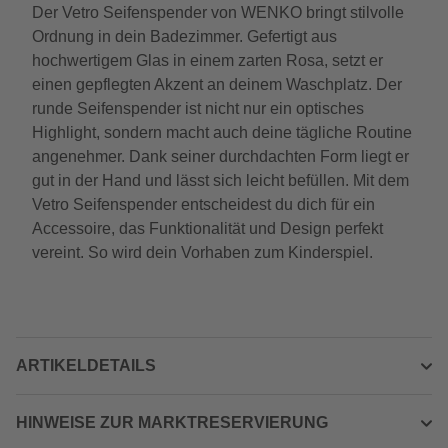
Der Vetro Seifenspender von WENKO bringt stilvolle
Ordnung in dein Badezimmer. Gefertigt aus
hochwertigem Glas in einem zarten Rosa, setzt er
einen gepflegten Akzent an deinem Waschplatz. Der
runde Seifenspender ist nicht nur ein optisches
Highlight, sondern macht auch deine tägliche Routine
angenehmer. Dank seiner durchdachten Form liegt er
gut in der Hand und lässt sich leicht befüllen. Mit dem
Vetro Seifenspender entscheidest du dich für ein
Accessoire, das Funktionalität und Design perfekt
vereint. So wird dein Vorhaben zum Kinderspiel.
ARTIKELDETAILS
HINWEISE ZUR MARKTRESERVIERUNG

# PROMPT
Taking the material above, say how many lines have "Vetro" in them, and give no other output.

# ANSWER
2